• What to do
Make an exact copy of each entry, leaving out every picture.

• Data shown
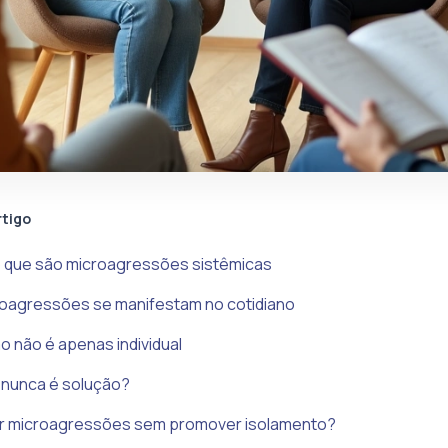
rtigo
 que são microagressões sistêmicas
oagressões se manifestam no cotidiano
 não é apenas individual
r nunca é solução?
 microagressões sem promover isolamento?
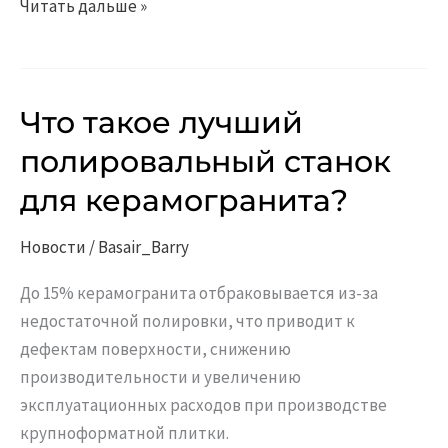
Читать дальше »
Что такое лучший
Что
такое
полировальный станок
лучший
для керамогранита?
полировальный
станок
Новости
/
Basair_Barry
для
керамогранита?
До 15% керамогранита отбраковывается из-за
недостаточной полировки, что приводит к
дефектам поверхности, снижению
производительности и увеличению
эксплуатационных расходов при производстве
крупноформатной плитки.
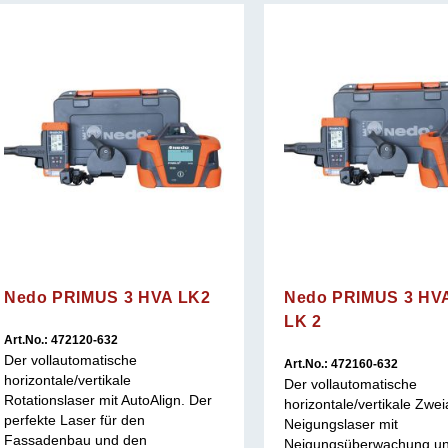
Nedo PRIMUS 3 HVA LK2
Nedo PRIMUS 3 HV
LK 2
Art.No.: 472120-632
Der vollautomatische
Art.No.: 472160-632
horizontale/vertikale
Der vollautomatische
Rotationslaser mit AutoAlign. Der
horizontale/vertikale Zwe
perfekte Laser für den
Neigungslaser mit
Fassadenbau und den
Neigungsüberwachung u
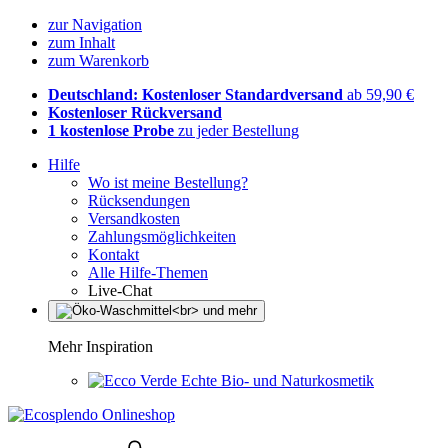
zur Navigation
zum Inhalt
zum Warenkorb
Deutschland: Kostenloser Standardversand
ab 59,90 €
Kostenloser Rückversand
1 kostenlose Probe
zu jeder Bestellung
Hilfe
Wo ist meine Bestellung?
Rücksendungen
Versandkosten
Zahlungsmöglichkeiten
Kontakt
Alle Hilfe-Themen
Live-Chat
Mehr Inspiration
Echte Bio- und Naturkosmetik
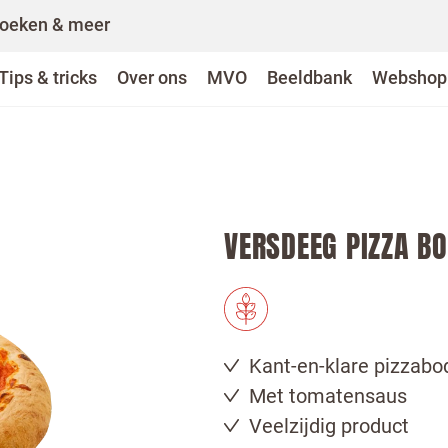
oeken & meer
Tips & tricks
Over ons
MVO
Beeldbank
Webshop
VERSDEEG PIZZA B
Kant-en-klare pizzab
Met tomatensaus
Veelzijdig product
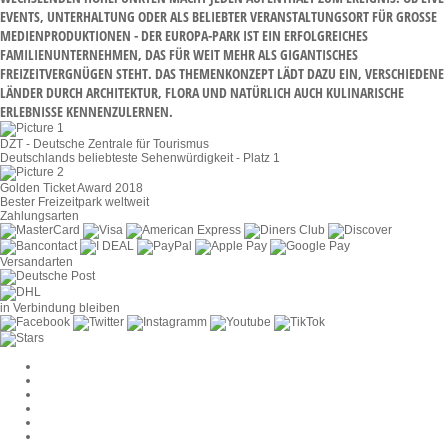
ENTS, UNTERHALTUNG ODER ALS BELIEBTER VERANSTALTUNGSORT FÜR GROSSE MED
IENPRODUKTIONEN - DER EUROPA-PARK IST EIN ERFOLGREICHES FAM
ILIENUNTERNEHMEN, DAS FÜR WEIT MEHR ALS GIGANTISCHES FRE
IZEITVERGNÜGEN STEHT. DAS THEMENKONZEPT LÄDT DAZU EIN, VERSCHIEDENE LÄN
DER DURCH ARCHITEKTUR, FLORA UND NATÜRLICH AUCH KULINARISCHE ERL
EBNISSE KENNENZULERNEN.
DZT - Deutsche Zentrale für Tourismus
Deutschlands beliebteste Sehenwürdigkeit - Platz 1
Golden Ticket Award 2018
Bester Freizeitpark weltweit
Zahlungsarten
Versandarten
in Verbindung bleiben
Cookie-Einstellungen
AGB
Datenschutz
Widerruf
Impressum
Kontakt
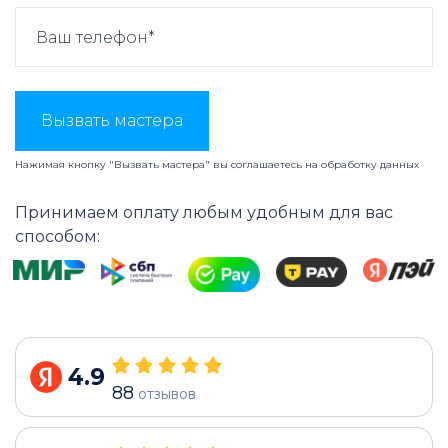
Вызвать мастера
Нажимая кнопку "Вызвать мастера" вы соглашаетесь на
обработку данных
Принимаем оплату любым удобным для вас
способом:
4.9
88
отзывов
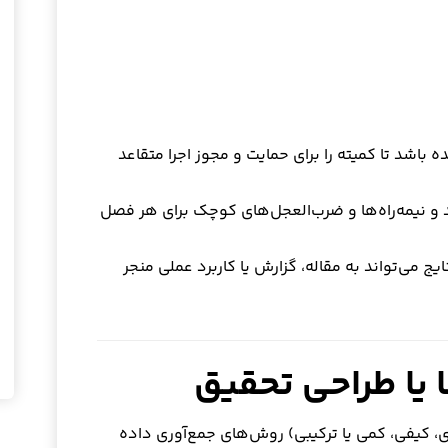
ه باشد تا کمیته را برای حمایت و مجوز اجرا متقاعد
اشد و نیمه‌راه‌ها و ضرب‌العجل‌های کوچک برای هر فصل
 می‌تواند به مقاله، گزارش یا کاربرد عملی منجر
، کیفی، کمی یا ترکیبی) روش‌های جمع‌آوری داده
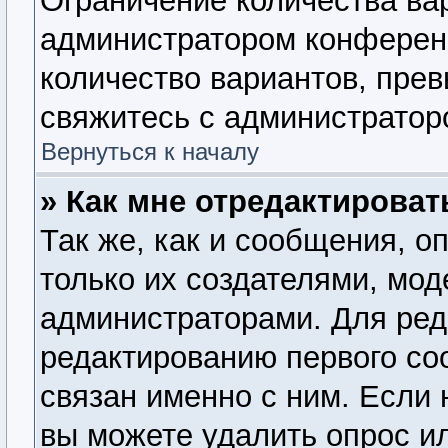
Ограничение количества ва
администратором конферен
количество вариантов, пре
свяжитесь с администратор
Вернуться к началу
» Как мне отредактироват
Так же, как и сообщения, о
только их создателями, мо
администраторами. Для ред
редактированию первого со
связан именно с ним. Если 
вы можете удалить опрос и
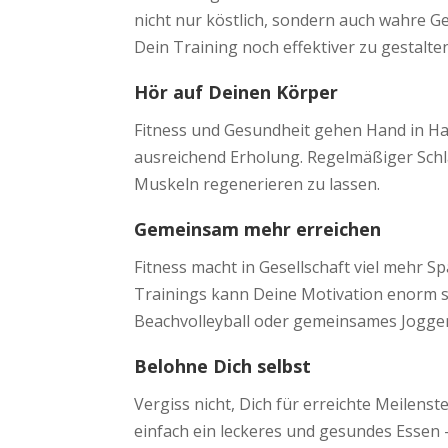
nicht nur köstlich, sondern auch wahre G
Dein Training noch effektiver zu gestalt
Hör auf Deinen Körper
Fitness und Gesundheit gehen Hand in Han
ausreichend Erholung. Regelmäßiger Schl
Muskeln regenerieren zu lassen.
Gemeinsam mehr erreichen
Fitness macht in Gesellschaft viel mehr S
Trainings kann Deine Motivation enorm st
Beachvolleyball oder gemeinsames Joggen
Belohne Dich selbst
Vergiss nicht, Dich für erreichte Meilen
einfach ein leckeres und gesundes Essen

• Expected answer
rtigo
 que são microagressões sistêmicas
oagressões se manifestam no cotidiano
 não é apenas individual
r nunca é solução?
 microagressões sem promover isolamento?
Читать дальше »
Что такое лучший
Что
такое
полировальный станок
лучший
для керамогранита?
полировальный
станок
Новости
/
Basair_Barry
для
керамогранита?
До 15% керамогранита отбраковывается из-за
недостаточной полировки, что приводит к
дефектам поверхности, снижению
производительности и увеличению
эксплуатационных расходов при производстве
крупноформатной плитки.
Nedo PRIMUS 3 HVA LK2
Nedo PRIMUS 3 HV
LK 2
Art.No.: 472120-632
Der vollautomatische
Art.No.: 472160-632
horizontale/vertikale
Der vollautomatische
Rotationslaser mit AutoAlign. Der
horizontale/vertikale Zwe
perfekte Laser für den
Neigungslaser mit
Fassadenbau und den
Neigungsüberwachung u
zur Navigation
zum Inhalt
zum Warenkorb
Deutschland: Kostenloser Standardversand
ab 59,90 €
Kostenloser Rückversand
1 kostenlose Probe
zu jeder Bestellung
Hilfe
Wo ist meine Bestellung?
Rücksendungen
Versandkosten
Zahlungsmöglichkeiten
Kontakt
Alle Hilfe-Themen
Live-Chat
Mehr Inspiration
Echte Bio- und Naturkosmetik
oeken & meer
Tips & tricks
Over ons
MVO
Beeldbank
Webshop
VERSDEEG PIZZA B
Kant-en-klare pizzab
Met tomatensaus
Veelzijdig product
ENTS, UNTERHALTUNG ODER ALS BELIEBTER VERANSTALTUNGSORT FÜR GROSSE MED
IENPRODUKTIONEN - DER EUROPA-PARK IST EIN ERFOLGREICHES FAM
ILIENUNTERNEHMEN, DAS FÜR WEIT MEHR ALS GIGANTISCHES FRE
IZEITVERGNÜGEN STEHT. DAS THEMENKONZEPT LÄDT DAZU EIN, VERSCHIEDENE LÄN
DER DURCH ARCHITEKTUR, FLORA UND NATÜRLICH AUCH KULINARISCHE ERL
EBNISSE KENNENZULERNEN.
DZT - Deutsche Zentrale für Tourismus
Deutschlands beliebteste Sehenwürdigkeit - Platz 1
Golden Ticket Award 2018
Bester Freizeitpark weltweit
Zahlungsarten
Versandarten
in Verbindung bleiben
Cookie-Einstellungen
AGB
Datenschutz
Widerruf
Impressum
Kontakt
Вызвать мастера
Нажимая кнопку "Вызвать мастера" вы соглашаетесь на
обработку данных
Принимаем оплату любым удобным для вас
способом:
4.9
88
отзывов
ه باشد تا کمیته را برای حمایت و مجوز اجرا متقاعد
اشد و نیمه‌راه‌ها و ضرب‌العجل‌های کوچک برای هر فصل
 می‌تواند به مقاله، گزارش یا کاربرد عملی منجر
، کیفی، کمی یا ترکیبی) روش‌های جمع‌آوری داده
Ограничение количества ва
администратором конферен
количество вариантов, пре
свяжитесь с администратор
Вернуться к началу
» Как мне отредактироват
Так же, как и сообщения, о
только их создателями, мо
администраторами. Для ред
редактированию первого со
связан именно с ним. Если 
вы можете удалить опрос и
nicht nur köstlich, sondern auch wahre G
Dein Training noch effektiver zu gestalt
Hör auf Deinen Körper
Fitness und Gesundheit gehen Hand in Han
ausreichend Erholung. Regelmäßiger Schl
Muskeln regenerieren zu lassen.
Gemeinsam mehr erreichen
Fitness macht in Gesellschaft viel mehr S
Trainings kann Deine Motivation enorm st
Beachvolleyball oder gemeinsames Joggen
Belohne Dich selbst
Vergiss nicht, Dich für erreichte Meilen
einfach ein leckeres und gesundes Essen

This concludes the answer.